Welcome back, Matt…it was a short ‘retirement’
Matt Kenseth is officially back in NASCAR.
A year ago he was tearing up the track; boasting a win at Phoenix, two poles, and 18 top 10’s.
He was also carrying around a great big secret: owner Joe Gibbs was moving in another direction with the Toyota team, namely 21-year-old Erik Jones in the seat of what was Kenseth’s ride – skewing younger like so many other race teams in the sport.
Kenseth knew, plenty of folks in and around NASCAR garages knew, but the rest of us didn’t find out for sure until later in the summer. That’s when it was revealed around June that Kenseth wouldn’t have a ride in 2018; at least not with Joe Gibbs Racing.
Turns out, he wouldn’t have one at all.
Heck, Coach Gibbs made quicker roster cuts than that when he was with the Redskins.
While there were plenty of smaller outfits Kenseth could have joined, he sort of became a pariah of the sport as months ticked into weeks, then into days, before he would be making his last go-round – make that go-round-and-round – in a Cup car, because he hadn’t found a ride for 2018.
He called that ‘limbo’ as he felt he was in not quite retirement, but….
“Retirement doesn’t really make a lot of sense in this sport because you don’t officially retire and get a pension,” he said. “It’s not like I didn’t have opportunities, but none of them interested me.”

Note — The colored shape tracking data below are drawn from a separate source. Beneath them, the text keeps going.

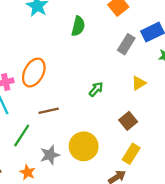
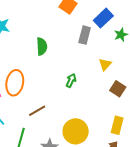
green semicircle: (78, 26) -> (42, 46), moved
brown square: (128, 121) -> (118, 89), moved

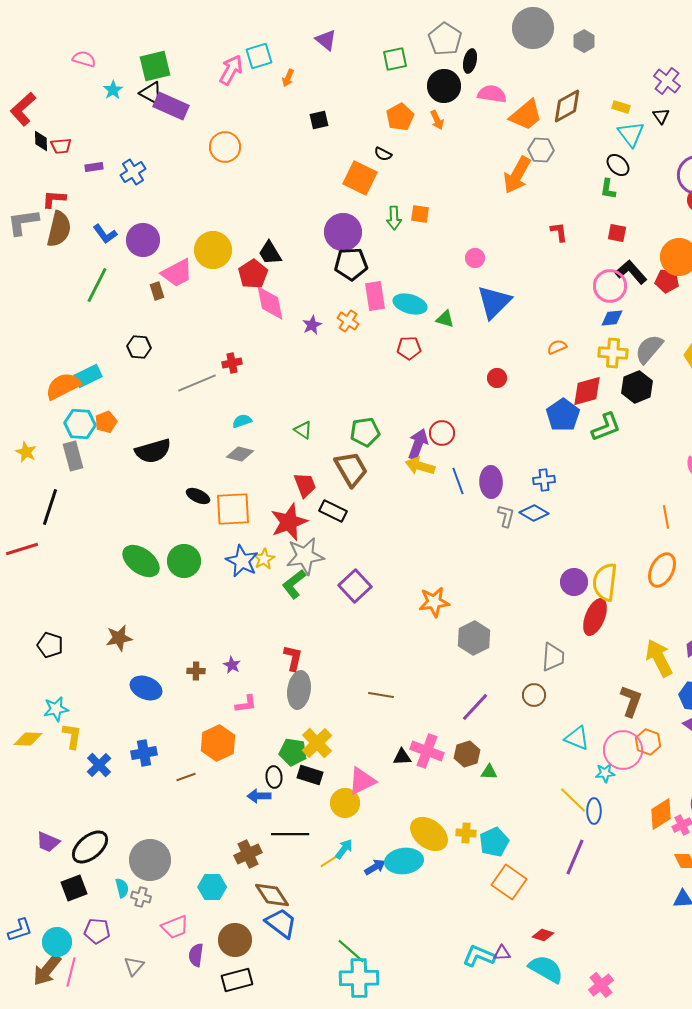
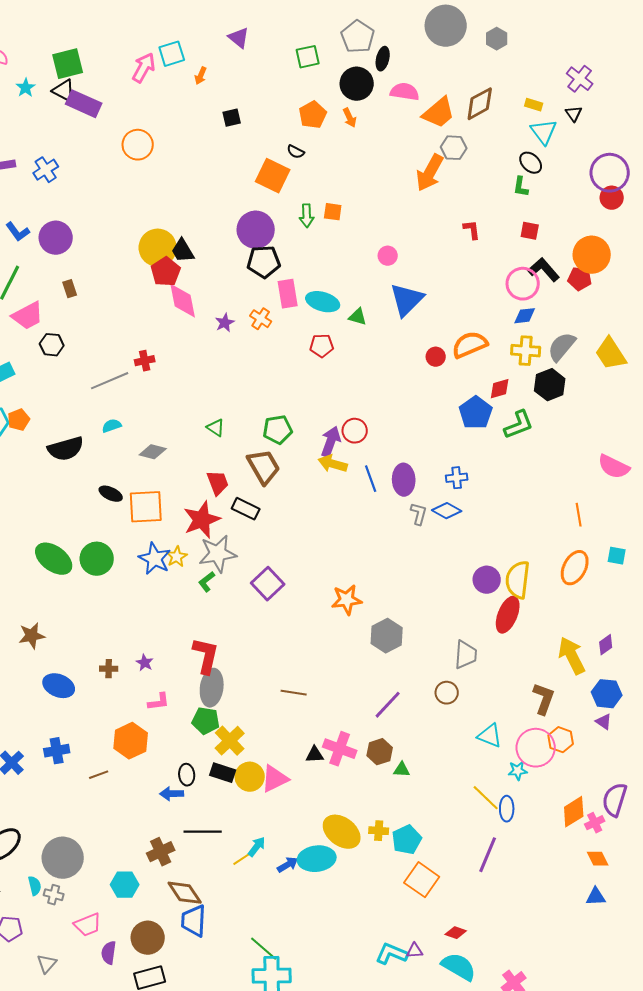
yellow circle: (213, 250) -> (158, 248), moved
pink trapezoid: (177, 273) -> (28, 316), moved
orange semicircle: (557, 347) -> (470, 345), size x1.8
red circle: (497, 378) -> (436, 357), moved
red diamond: (587, 391) -> (500, 389), size x0.7
cyan semicircle: (242, 421) -> (112, 426), moved
green L-shape: (294, 584) -> (207, 582), size x0.7
red L-shape: (293, 658) -> (206, 656), size x1.4
green pentagon: (293, 752) -> (206, 721), moved
yellow circle: (345, 803) -> (250, 777), moved
blue trapezoid: (281, 923) -> (194, 921), turned -124

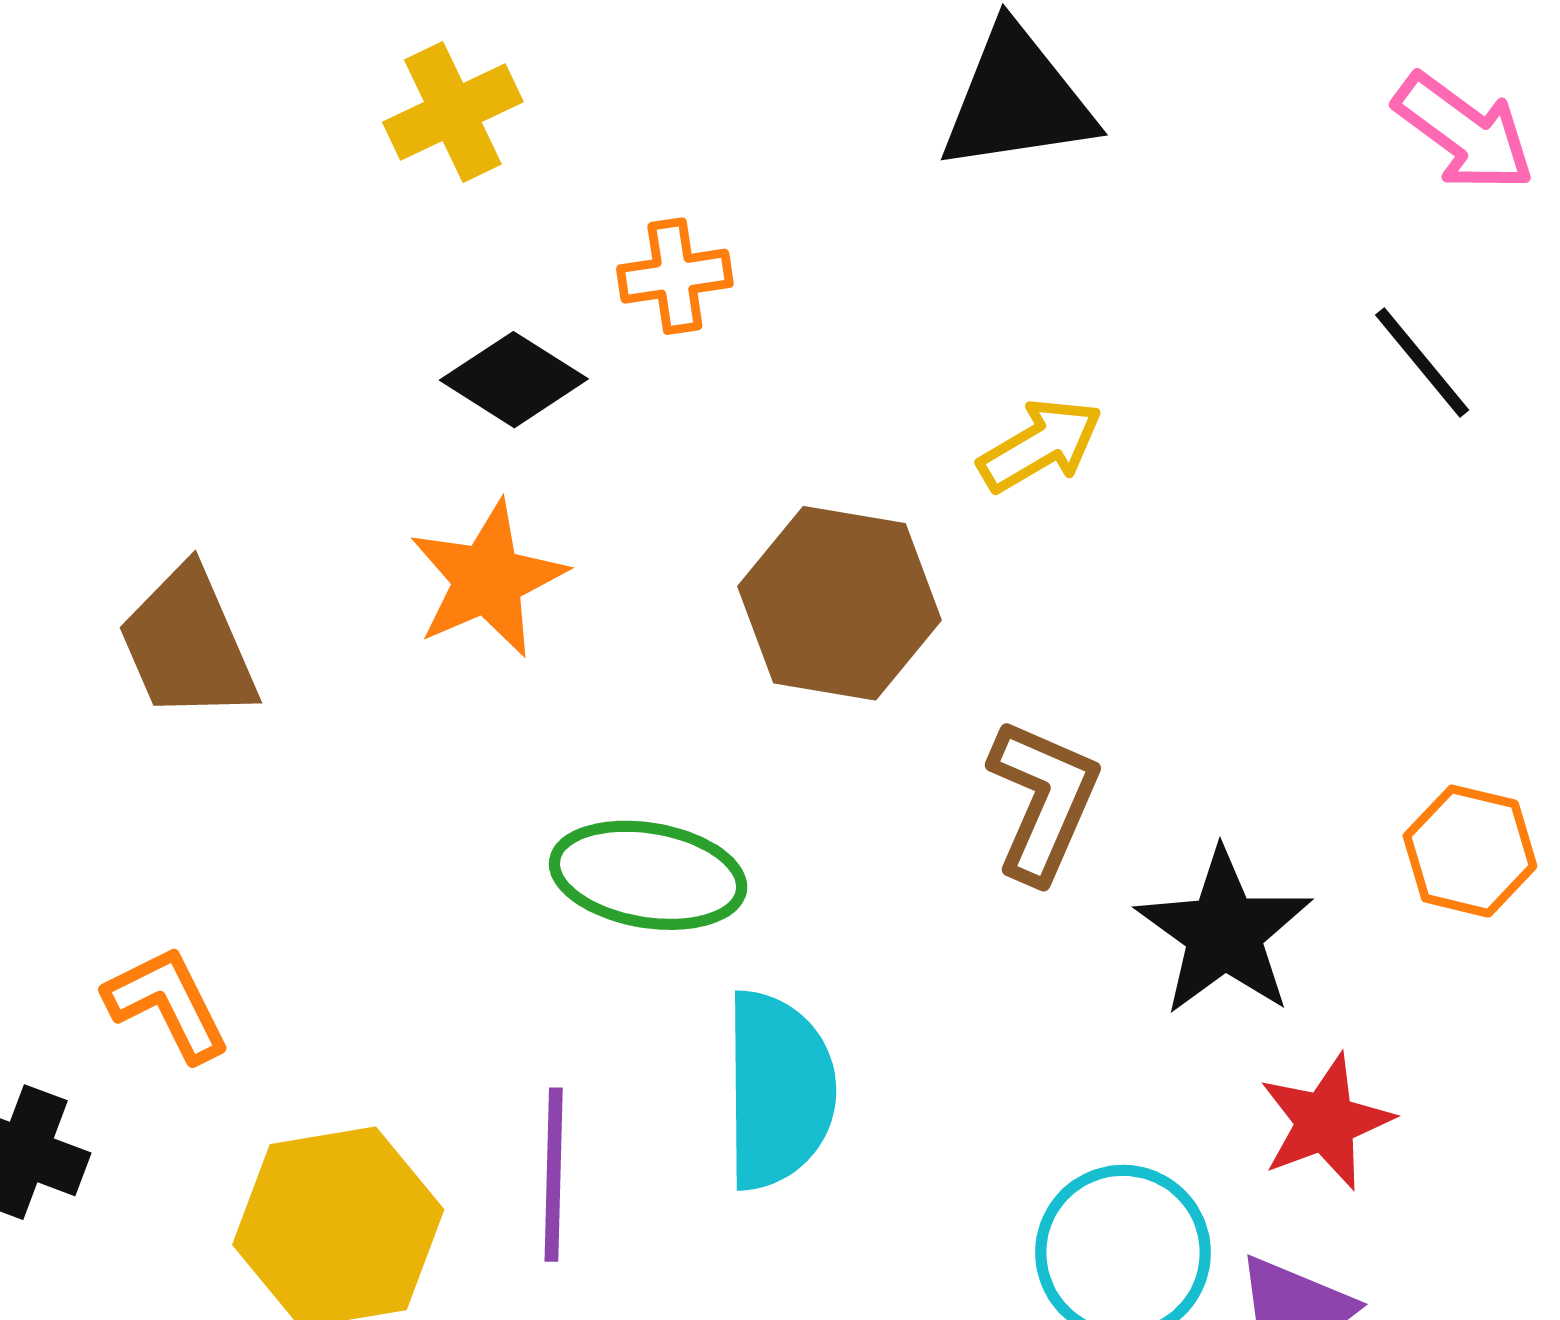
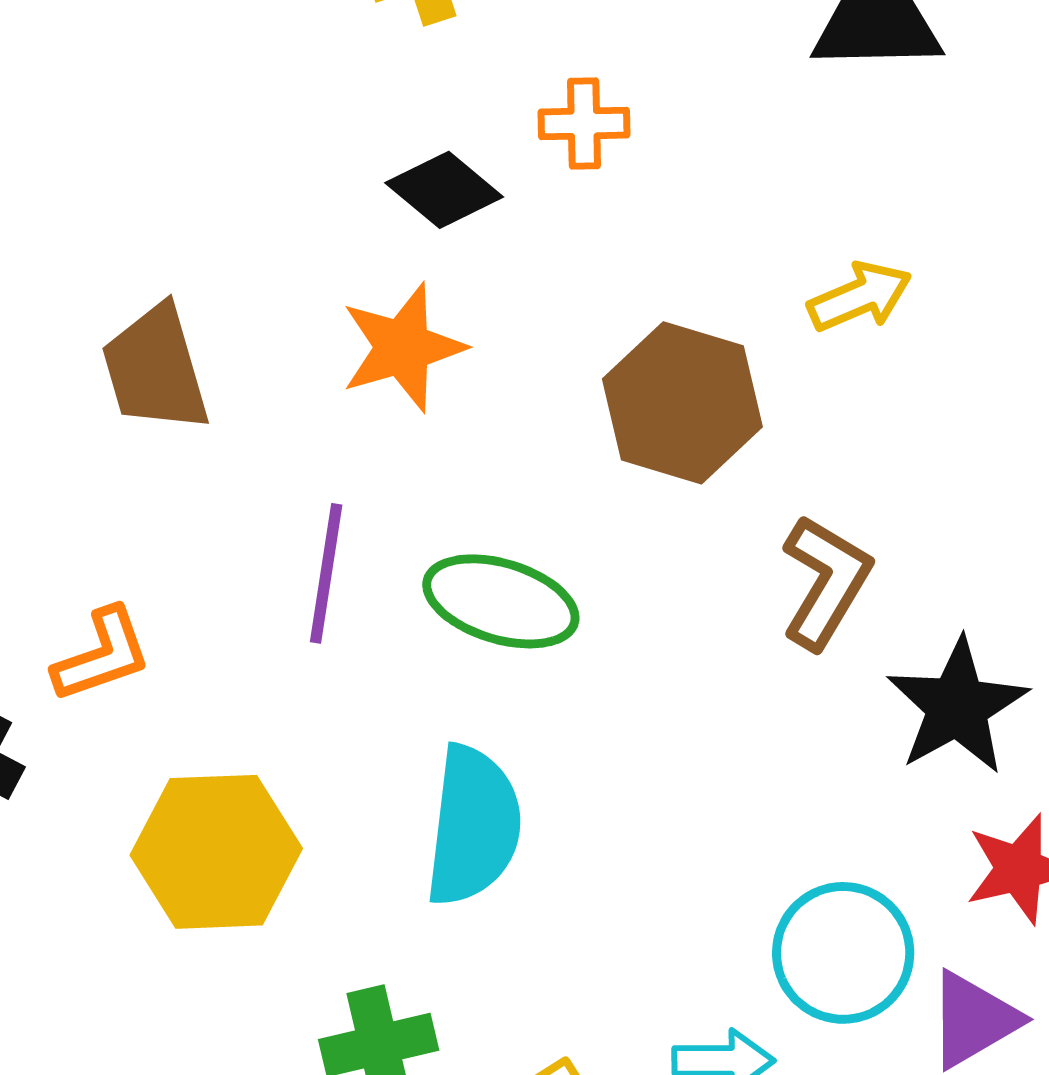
orange L-shape: (167, 1004) -> (102, 655), turned 90
cyan semicircle: (778, 1090) -> (473, 826), moved
purple line: (554, 1175) -> (326, 573), moved

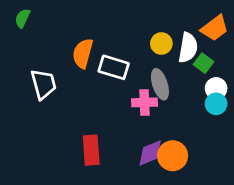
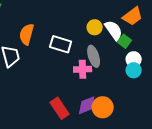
white semicircle: (188, 48) -> (114, 30), turned -45
orange semicircle: (83, 53) -> (27, 34), moved
red rectangle: (91, 150) -> (60, 108), moved, turned -30

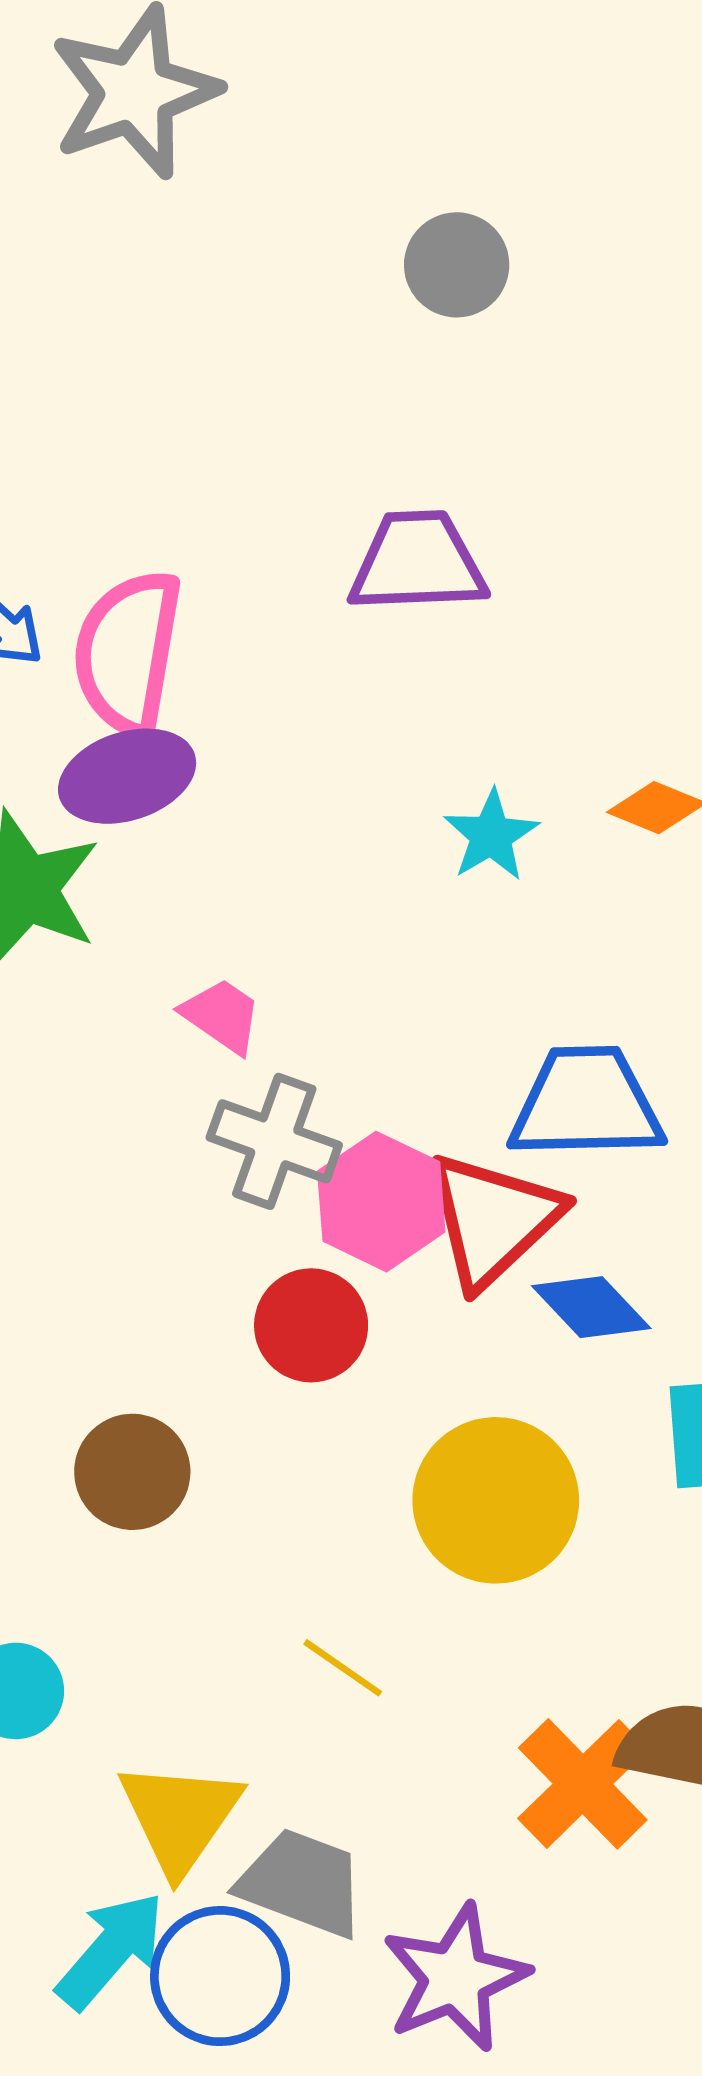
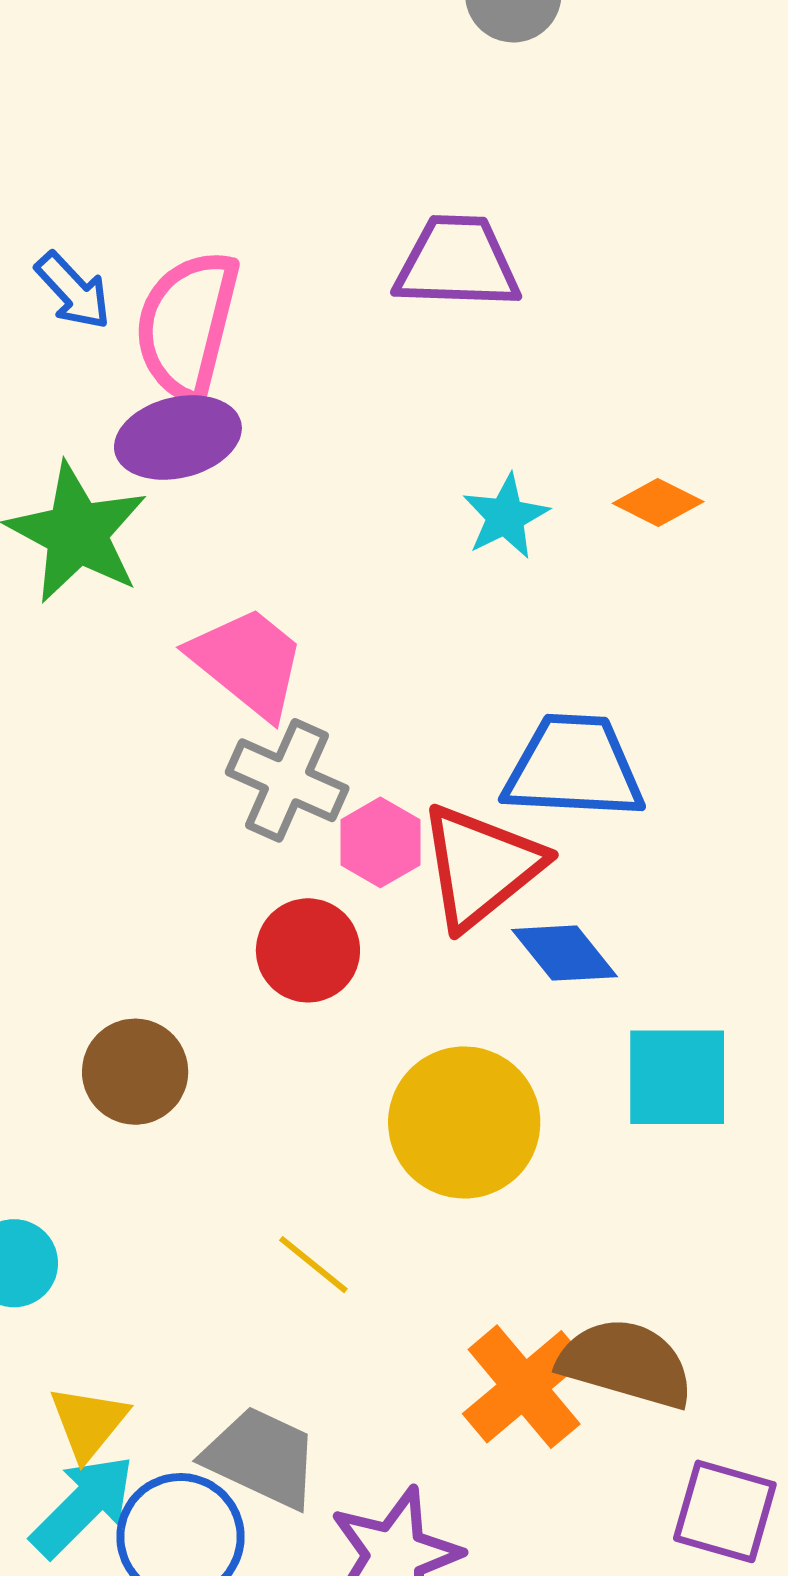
pink trapezoid: (222, 1016) -> (248, 662), size x1.6
pink hexagon: (381, 1202) -> (380, 842), size x0.7
yellow triangle: (180, 1817) -> (88, 1423), moved, size x0.7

Enter, ‘The Cat in the Hat’.
Fedora-wearing Jack Roush, whom Kenseth drove from 2001 to 2012, winning a couple of Daytona 500’s and a NASCAR title in 2003, has put him back in a fire suit. In fact, 29 of Kenseth’s career Cup wins have been in cars owned by Roush.
Kenseth’s return will be in the No. 6 Ford where he’ll be splitting the rest of this Cup season with Roush driver Trevor Bayne. It’s expected to be a majority of the 23 races remaining beginning with his debut in Kansas on May 12, and that list may or may not include the exhibition races coming up in Charlotte.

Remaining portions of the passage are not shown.